Objection is commonly taken to this method on account of the element of chance involved in the distribution of surplus votes. Suppose the quota to be 1,000, and a candidate to receive 1,100 votes, the 100 votes to be transferred would be those stamped with the highest numerals. But if the hundred stamped with the lowest numerals or any other hundred had been taken the second choices would be different.
Strictly speaking, however, this is not a chance selection--it is an arbitrary selection. The returning officer must transfer certain definite papers; if he were allowed to make a chance selection it would be in his power to favour some of the candidates.
Sir John Lubbock points out that the element of chance might be eliminated by distributing the second votes proportionally to the second choices on the whole 1,100 papers, and that it might be desirable to leave any candidate the right to claim that this should be done if he thought it worth while.
+2.--The Hare-Clark Method.+--The Hare system has been in actual use in Tasmania for the last two elections. It is applied only in a six-seat electorate at Hobart and a four-seat electorate at Launceston. The rules for distributing surplus votes proportionally were drawn up by Mr. A.I.
Clark, late Attorney-General. The problem is not so simple as it appears at first sight. There is no difficulty with a surplus on the first count; it is when surpluses are created in subsequent counts by transferred votes that the conditions become complicated. Mr. Clark adopts a rule that in the latter case the transferred papers only are to be taken into account in deciding the proportional distribution of the surplus. Suppose, as before, the quota to be 1,000 votes, and a candidate to have 1,100 votes, 550 of which are marked in the second place to one of the other candidates.

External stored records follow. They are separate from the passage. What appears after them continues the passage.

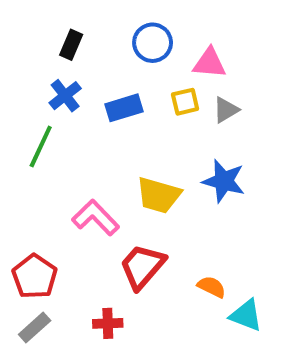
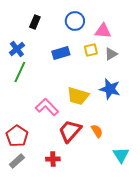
blue cross: (65, 96) -> (17, 49), moved
orange semicircle: (212, 287) -> (97, 131), moved, turned 32
cyan triangle: (246, 315) -> (121, 155), turned 36

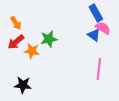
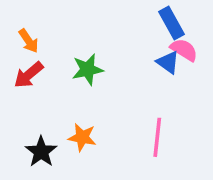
orange star: (32, 51) -> (82, 137), moved
pink line: (99, 69) -> (157, 137), moved
black star: (23, 85) -> (41, 152), turned 30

Then the latter is ent.i.tled to 50 of the surplus votes, and a chance selection is made of the 550 papers.
The element of chance still remains, therefore, if this surplus contributes to a fresh surplus.
+3.--The Droop-Gregory Method.+--This method, advocated by Professor Nanson, of the Melbourne University, is claimed to entirely eliminate the element of chance. The Gregory plan of transferring surplus votes is defined as a fractional method. If a candidate needs only nine-tenths of his votes to make up his quota, instead of distributing the surplus of one-tenth of the papers all the papers are distributed with one-tenth of their value. Reverting to our former example, if a candidate is marked second on 550 out of 1,100 votes, the quota being 1,000 and the surplus 100, then instead of selecting 50 out of the 550 papers, the whole of them would be transferred in a packet, the value of the packet being 50 votes, or, as Professor Nanson prefers to put it, the value of each paper in the packet being one-eleventh of a vote. Should this packet contribute to a new surplus the third choices on the whole of the papers are available as a basis for the redistribution. The packet would be divided into smaller packets, and each a.s.signed its reduced value. It might here be pointed out that the use of fractions is quite unnecessary, the value of each packet in votes being all that is required, and that the-same process may be used with the Hare-Clark method to avoid the chance selection of papers. The only real difference is this: that when a surplus is created by transferred votes Mr. Clark distributes it by reference to the next preference on all the transferred papers, and Professor Nanson by reference to the last packet of transferred papers only--the packet which raises the candidate above the quota.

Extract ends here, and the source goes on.